The three gait types were: normal gait during walking (NG); an abnormal pelvic obliquity gait (PO), characterized by trunk lift to the left followed by pelvic hike while the right leg advances; and a right-limb knee hyperextension gait (KH), characterized by a slight forward trunk lean and the right knee advancing. Only the right lower limb was used to produce the abnormal gait patterns. These gait patterns occur at moments that are critical for falls, so they are relevant for fall detection.

The treadmill was set to a constant speed of 0.1 m/s. Participants walked at this speed for one minute per trial. For each participant, each gait pattern was recorded five times, yielding five valid datasets per gait pattern and a total of 15 valid experimental datasets for offline analysis.

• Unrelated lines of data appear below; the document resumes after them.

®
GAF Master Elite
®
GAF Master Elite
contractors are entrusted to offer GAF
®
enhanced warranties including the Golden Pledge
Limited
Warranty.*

Data analysis and feature extraction

The study used the Azure Kinect SDK and the Azure Kinect Body Tracking SDK to track motion within the camera depth field of view. While tracking, 32 joint angle readings were recorded and saved to the computer. Spatial coordinates and skeletal joint nodes for the upper limbs, lower limbs, spine, shoulders, and hips were obtained. The study extracted lower-limb joint data for gait pattern recognition. Joint flexion and extension angles were computed from the lower-limb joint data and used as features for gait recognition.

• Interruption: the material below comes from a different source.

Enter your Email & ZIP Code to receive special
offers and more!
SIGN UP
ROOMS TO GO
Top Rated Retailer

Participants walked at 0.1 m/s. Because participants completed at least one gait cycle within 3 seconds, a 3-second time window was used to segment the recorded data into datasets. The study produced a total of 2100 feature sets labeled as normal gait, pelvic obliquity gait, or knee hyperextension gait. MATLAB was used for data segmentation.

Machine learning classifiers

Four classifiers were used to classify the gait data: convolutional neural network (CNN), long short-term memory (LSTM) network, support vector machine (SVM), and K-nearest neighbors (KNN).

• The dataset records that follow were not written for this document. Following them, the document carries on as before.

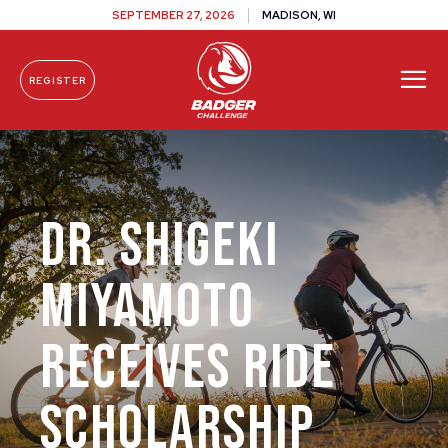
SEPTEMBER 27, 2026
MADISON, WI
REGISTER
Skip To Content
Dr. Shigeki
Miyamoto
Receives Ride
Scholarship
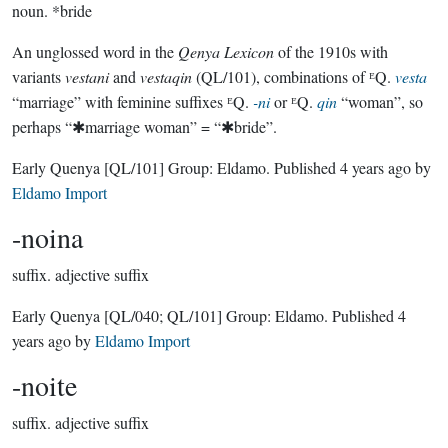
noun.
*bride
An unglossed word in the
Qenya Lexicon
of the 1910s with
variants
vestani
and
vestaqin
(QL/101), combinations of ᴱQ.
vesta
“marriage” with feminine suffixes ᴱQ.
-ni
or ᴱQ.
qin
“woman”, so
perhaps “✱marriage woman” = “✱bride”.
Early Quenya
[QL/101]
Group:
Eldamo
. Published
4 years ago
by
Eldamo Import
-noina
suffix.
adjective suffix
Early Quenya
[QL/040; QL/101]
Group:
Eldamo
. Published
4
years ago
by
Eldamo Import
-noite
suffix.
adjective suffix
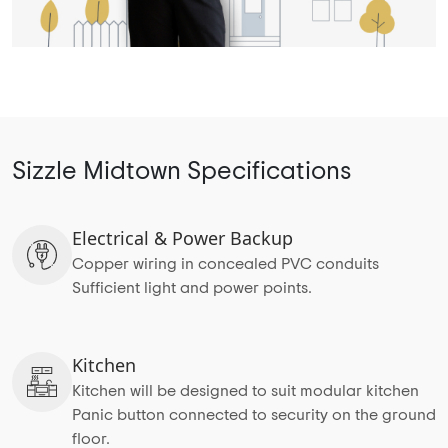
Sizzle Midtown Specifications
Electrical & Power Backup
Copper wiring in concealed PVC conduits
Sufficient light and power points.
Kitchen
Kitchen will be designed to suit modular kitchen
Panic button connected to security on the ground
floor.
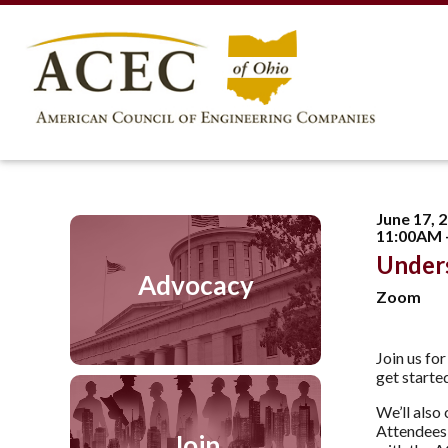
June 17, 
11:00AM 
Under
Advocacy
Zoom
Join us fo
get starte
We’ll also
Attendees 
Join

  • CNN: The CNN used two two-dimensional convolutional layers.
  • SVM: An SVM model was applied as one of the classifiers, with Bayesian optimization used to tune the model. SVM uses differences in the data and high-dimensional features to assign labels based on their positions in feature space.
  • KNN: An automatically optimized KNN model was used, with Bayesian optimization and the Euclidean distance metric for distance measurement.
  • LSTM: A bidirectional LSTM (Bi-LSTM) network was used for classification. The model consisted of two Bi-LSTM layers and one fully connected layer. Bi-LSTM layers process both forward and backward input information.

Results and conclusion

The study applied CNN, SVM, KNN, and LSTM classifiers to automatically classify three gait patterns. A total of 750 data samples were collected, and the dataset was split with 80% used for training and 20% for evaluation. Results showed that SVM and KNN achieved higher accuracy than CNN and LSTM. SVM achieved the highest accuracy at 94.9 ± 3.36%, followed by KNN at 94.0 ± 4.22%. CNN accuracy was 87.6 ± 7.50%, and LSTM accuracy was 83.6 ± 5.35%.

The study demonstrates that machine learning techniques can be applied to design gait biometric systems and machine vision for gait pattern recognition. This approach has potential for remote assessment of older patients and to support clinical decision-making on management, follow-up, and treatment.